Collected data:
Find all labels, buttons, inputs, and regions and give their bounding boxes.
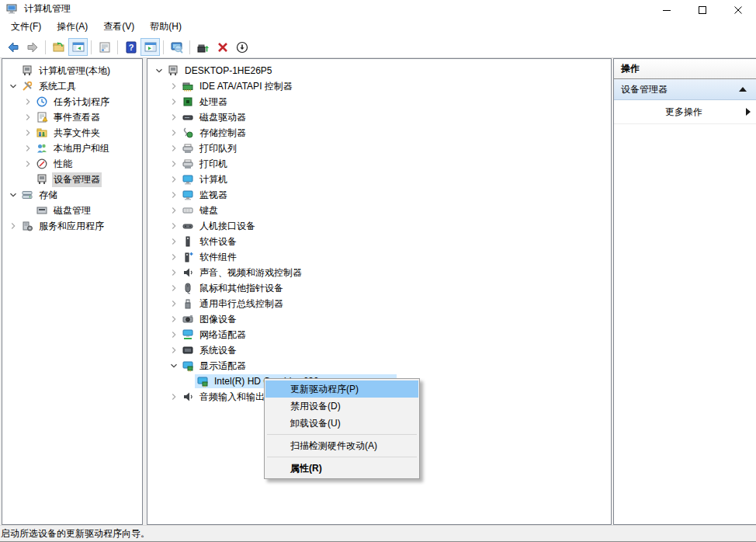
tree-item[interactable]: 网络适配器 [147, 327, 611, 342]
tree-item[interactable]: 计算机管理(本地) [2, 63, 142, 78]
scan-hardware-button[interactable] [167, 38, 186, 56]
tree-item[interactable]: 处理器 [147, 94, 611, 109]
tree-item[interactable]: 计算机 [147, 172, 611, 187]
chevron-collapsed-icon[interactable] [22, 111, 34, 123]
chevron-collapsed-icon[interactable] [168, 344, 180, 356]
properties-button[interactable] [95, 38, 114, 56]
tree-item[interactable]: 服务和应用程序 [2, 218, 142, 234]
tree-item-label: 鼠标和其他指针设备 [198, 281, 285, 296]
context-menu-item-update-driver[interactable]: 更新驱动程序(P) [265, 380, 418, 398]
chevron-collapsed-icon[interactable] [168, 96, 180, 108]
tree-item[interactable]: 显示适配器 [147, 358, 611, 373]
tree-item-label: 存储 [37, 188, 59, 203]
chevron-collapsed-icon[interactable] [168, 173, 180, 186]
tree-item[interactable]: 存储控制器 [147, 125, 611, 141]
tree-item[interactable]: 任务计划程序 [2, 94, 142, 109]
tree-item[interactable]: 事件查看器 [2, 109, 142, 125]
up-level-folder-button[interactable] [49, 38, 68, 56]
menu-help[interactable]: 帮助(H) [142, 17, 189, 36]
back-button[interactable] [3, 38, 23, 56]
tree-item[interactable]: 打印队列 [147, 141, 611, 156]
chevron-collapsed-icon[interactable] [168, 111, 180, 123]
tree-item[interactable]: 磁盘驱动器 [147, 109, 611, 125]
chevron-collapsed-icon[interactable] [168, 266, 180, 279]
tree-item-label: 声音、视频和游戏控制器 [198, 266, 303, 280]
help-icon: ? [124, 40, 138, 54]
tree-item[interactable]: 图像设备 [147, 311, 611, 327]
maximize-button[interactable] [685, 0, 720, 20]
chevron-collapsed-icon[interactable] [168, 328, 180, 341]
chevron-collapsed-icon[interactable] [22, 158, 34, 170]
action-pane-section-device-manager[interactable]: 设备管理器 [614, 79, 756, 100]
tree-item[interactable]: 系统设备 [147, 342, 611, 358]
forward-button[interactable] [23, 38, 42, 56]
chevron-collapsed-icon[interactable] [168, 313, 180, 325]
chevron-expanded-icon[interactable] [7, 80, 19, 92]
tree-item[interactable]: 声音、视频和游戏控制器 [147, 265, 611, 280]
context-menu-item-disable-device[interactable]: 禁用设备(D) [265, 398, 418, 415]
tree-item[interactable]: 软件组件 [147, 249, 611, 265]
tree-item[interactable]: 通用串行总线控制器 [147, 296, 611, 311]
tree-item-label: 系统工具 [37, 79, 78, 94]
chevron-collapsed-icon[interactable] [168, 391, 180, 403]
chevron-collapsed-icon[interactable] [22, 127, 34, 139]
tree-item[interactable]: 监视器 [147, 187, 611, 203]
chevron-collapsed-icon[interactable] [168, 189, 180, 201]
chevron-expanded-icon[interactable] [168, 360, 180, 372]
tree-item-label: 打印队列 [198, 141, 238, 156]
scan-hardware-icon [170, 40, 184, 54]
window-controls [649, 0, 756, 20]
collapse-icon[interactable] [739, 87, 747, 92]
mouse-icon [182, 282, 194, 294]
help-button[interactable]: ? [121, 38, 140, 56]
chevron-collapsed-icon[interactable] [168, 297, 180, 310]
context-menu-item-uninstall-device[interactable]: 卸载设备(U) [265, 415, 418, 432]
storage-icon [21, 189, 33, 201]
menu-file[interactable]: 文件(F) [3, 17, 49, 36]
chevron-collapsed-icon[interactable] [168, 158, 180, 170]
forward-icon [26, 40, 40, 54]
chevron-collapsed-icon[interactable] [168, 282, 180, 294]
chevron-collapsed-icon[interactable] [168, 220, 180, 232]
tree-item[interactable]: 共享文件夹 [2, 125, 142, 141]
status-text: 启动所选设备的更新驱动程序向导。 [1, 527, 150, 540]
update-driver-button[interactable] [193, 38, 213, 56]
context-menu-separator [267, 457, 417, 457]
network-icon [182, 328, 194, 341]
chevron-expanded-icon[interactable] [7, 189, 19, 201]
chevron-collapsed-icon[interactable] [22, 96, 34, 108]
minimize-button[interactable] [649, 0, 685, 20]
context-menu-item-scan-hardware[interactable]: 扫描检测硬件改动(A) [265, 437, 418, 454]
tree-item[interactable]: 本地用户和组 [2, 141, 142, 156]
chevron-collapsed-icon[interactable] [168, 127, 180, 139]
tree-item[interactable]: 设备管理器 [2, 172, 142, 187]
show-console-tree-button[interactable] [68, 38, 88, 56]
more-actions-item[interactable]: 更多操作 [614, 100, 756, 124]
tree-item[interactable]: IDE ATA/ATAPI 控制器 [147, 78, 611, 94]
show-action-pane-button[interactable] [140, 38, 160, 56]
chevron-collapsed-icon[interactable] [168, 235, 180, 248]
uninstall-device-button[interactable] [213, 38, 232, 56]
chevron-collapsed-icon[interactable] [22, 142, 34, 155]
tree-item[interactable]: 系统工具 [2, 78, 142, 94]
context-menu-item-properties[interactable]: 属性(R) [265, 460, 418, 477]
chevron-collapsed-icon[interactable] [168, 80, 180, 92]
close-button[interactable] [720, 0, 756, 20]
tree-item[interactable]: DESKTOP-1HE26P5 [147, 63, 611, 78]
tree-item[interactable]: 键盘 [147, 203, 611, 218]
tree-item[interactable]: 性能 [2, 156, 142, 172]
tree-item[interactable]: 打印机 [147, 156, 611, 172]
chevron-collapsed-icon[interactable] [168, 204, 180, 217]
menu-view[interactable]: 查看(V) [95, 17, 142, 36]
chevron-expanded-icon[interactable] [153, 64, 165, 77]
chevron-collapsed-icon[interactable] [168, 142, 180, 155]
disable-device-button[interactable] [232, 38, 251, 56]
chevron-collapsed-icon[interactable] [7, 220, 19, 232]
tree-item[interactable]: 软件设备 [147, 234, 611, 249]
tree-item[interactable]: 人机接口设备 [147, 218, 611, 234]
tree-item[interactable]: 鼠标和其他指针设备 [147, 280, 611, 296]
chevron-collapsed-icon[interactable] [168, 251, 180, 263]
menu-action[interactable]: 操作(A) [49, 17, 95, 36]
tree-item[interactable]: 磁盘管理 [2, 203, 142, 218]
tree-item[interactable]: 存储 [2, 187, 142, 203]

**What you are asked to do**
Your task is an exact printout of the records above, with no pictures.

**Completed task**
Find all labels, buttons, inputs, and regions and give their bounding boxes.
tree-item[interactable]: 网络适配器 [147, 327, 611, 342]
tree-item[interactable]: 计算机管理(本地) [2, 63, 142, 78]
scan-hardware-button[interactable] [167, 38, 186, 56]
tree-item[interactable]: 处理器 [147, 94, 611, 109]
tree-item[interactable]: 计算机 [147, 172, 611, 187]
chevron-collapsed-icon[interactable] [22, 111, 34, 123]
chevron-collapsed-icon[interactable] [168, 344, 180, 356]
properties-button[interactable] [95, 38, 114, 56]
tree-item[interactable]: 服务和应用程序 [2, 218, 142, 234]
tree-item-label: 鼠标和其他指针设备 [198, 281, 285, 296]
context-menu-item-update-driver[interactable]: 更新驱动程序(P) [265, 380, 418, 398]
chevron-collapsed-icon[interactable] [168, 96, 180, 108]
tree-item[interactable]: 显示适配器 [147, 358, 611, 373]
tree-item-label: 存储 [37, 188, 59, 203]
chevron-collapsed-icon[interactable] [168, 173, 180, 186]
tree-item[interactable]: 存储控制器 [147, 125, 611, 141]
tree-item[interactable]: 任务计划程序 [2, 94, 142, 109]
tree-item[interactable]: 事件查看器 [2, 109, 142, 125]
up-level-folder-button[interactable] [49, 38, 68, 56]
menu-help[interactable]: 帮助(H) [142, 17, 189, 36]
back-button[interactable] [3, 38, 23, 56]
tree-item[interactable]: 打印队列 [147, 141, 611, 156]
chevron-collapsed-icon[interactable] [168, 111, 180, 123]
tree-item[interactable]: 磁盘驱动器 [147, 109, 611, 125]
chevron-collapsed-icon[interactable] [168, 266, 180, 279]
tree-item-label: 声音、视频和游戏控制器 [198, 266, 303, 280]
help-icon: ? [124, 40, 138, 54]
tree-item[interactable]: 图像设备 [147, 311, 611, 327]
maximize-button[interactable] [685, 0, 720, 20]
chevron-collapsed-icon[interactable] [168, 328, 180, 341]
chevron-collapsed-icon[interactable] [22, 158, 34, 170]
action-pane-section-device-manager[interactable]: 设备管理器 [614, 79, 756, 100]
tree-item[interactable]: 系统设备 [147, 342, 611, 358]
forward-button[interactable] [23, 38, 42, 56]
chevron-collapsed-icon[interactable] [168, 313, 180, 325]
chevron-expanded-icon[interactable] [7, 80, 19, 92]
tree-item[interactable]: 声音、视频和游戏控制器 [147, 265, 611, 280]
context-menu-item-disable-device[interactable]: 禁用设备(D) [265, 398, 418, 415]
tree-item[interactable]: 软件组件 [147, 249, 611, 265]
tree-item[interactable]: 通用串行总线控制器 [147, 296, 611, 311]
tree-item-label: 系统工具 [37, 79, 78, 94]
chevron-collapsed-icon[interactable] [168, 391, 180, 403]
chevron-collapsed-icon[interactable] [22, 127, 34, 139]
tree-item[interactable]: 监视器 [147, 187, 611, 203]
chevron-collapsed-icon[interactable] [168, 189, 180, 201]
chevron-expanded-icon[interactable] [168, 360, 180, 372]
tree-item-label: 打印队列 [198, 141, 238, 156]
scan-hardware-icon [170, 40, 184, 54]
window-controls [649, 0, 756, 20]
collapse-icon[interactable] [739, 87, 747, 92]
mouse-icon [182, 282, 194, 294]
help-button[interactable]: ? [121, 38, 140, 56]
chevron-collapsed-icon[interactable] [168, 297, 180, 310]
context-menu-item-uninstall-device[interactable]: 卸载设备(U) [265, 415, 418, 432]
storage-icon [21, 189, 33, 201]
menu-file[interactable]: 文件(F) [3, 17, 49, 36]
chevron-collapsed-icon[interactable] [168, 158, 180, 170]
forward-icon [26, 40, 40, 54]
chevron-collapsed-icon[interactable] [168, 282, 180, 294]
chevron-collapsed-icon[interactable] [168, 220, 180, 232]
tree-item[interactable]: 共享文件夹 [2, 125, 142, 141]
status-text: 启动所选设备的更新驱动程序向导。 [1, 527, 150, 540]
update-driver-button[interactable] [193, 38, 213, 56]
context-menu-separator [267, 457, 417, 457]
network-icon [182, 328, 194, 341]
chevron-expanded-icon[interactable] [7, 189, 19, 201]
chevron-collapsed-icon[interactable] [22, 96, 34, 108]
minimize-button[interactable] [649, 0, 685, 20]
context-menu-item-scan-hardware[interactable]: 扫描检测硬件改动(A) [265, 437, 418, 454]
tree-item[interactable]: 本地用户和组 [2, 141, 142, 156]
chevron-collapsed-icon[interactable] [168, 127, 180, 139]
tree-item[interactable]: 设备管理器 [2, 172, 142, 187]
show-console-tree-button[interactable] [68, 38, 88, 56]
more-actions-item[interactable]: 更多操作 [614, 100, 756, 124]
tree-item[interactable]: IDE ATA/ATAPI 控制器 [147, 78, 611, 94]
show-action-pane-button[interactable] [140, 38, 160, 56]
chevron-collapsed-icon[interactable] [168, 235, 180, 248]
uninstall-device-button[interactable] [213, 38, 232, 56]
chevron-collapsed-icon[interactable] [22, 142, 34, 155]
tree-item[interactable]: 系统工具 [2, 78, 142, 94]
context-menu-item-properties[interactable]: 属性(R) [265, 460, 418, 477]
chevron-collapsed-icon[interactable] [168, 80, 180, 92]
close-button[interactable] [720, 0, 756, 20]
tree-item[interactable]: DESKTOP-1HE26P5 [147, 63, 611, 78]
tree-item[interactable]: 键盘 [147, 203, 611, 218]
tree-item[interactable]: 性能 [2, 156, 142, 172]
tree-item[interactable]: 打印机 [147, 156, 611, 172]
chevron-collapsed-icon[interactable] [168, 204, 180, 217]
menu-view[interactable]: 查看(V) [95, 17, 142, 36]
chevron-expanded-icon[interactable] [153, 64, 165, 77]
chevron-collapsed-icon[interactable] [168, 142, 180, 155]
disable-device-button[interactable] [232, 38, 251, 56]
chevron-collapsed-icon[interactable] [7, 220, 19, 232]
tree-item[interactable]: 软件设备 [147, 234, 611, 249]
tree-item[interactable]: 人机接口设备 [147, 218, 611, 234]
tree-item[interactable]: 鼠标和其他指针设备 [147, 280, 611, 296]
chevron-collapsed-icon[interactable] [168, 251, 180, 263]
menu-action[interactable]: 操作(A) [49, 17, 95, 36]
tree-item[interactable]: 磁盘管理 [2, 203, 142, 218]
tree-item[interactable]: 存储 [2, 187, 142, 203]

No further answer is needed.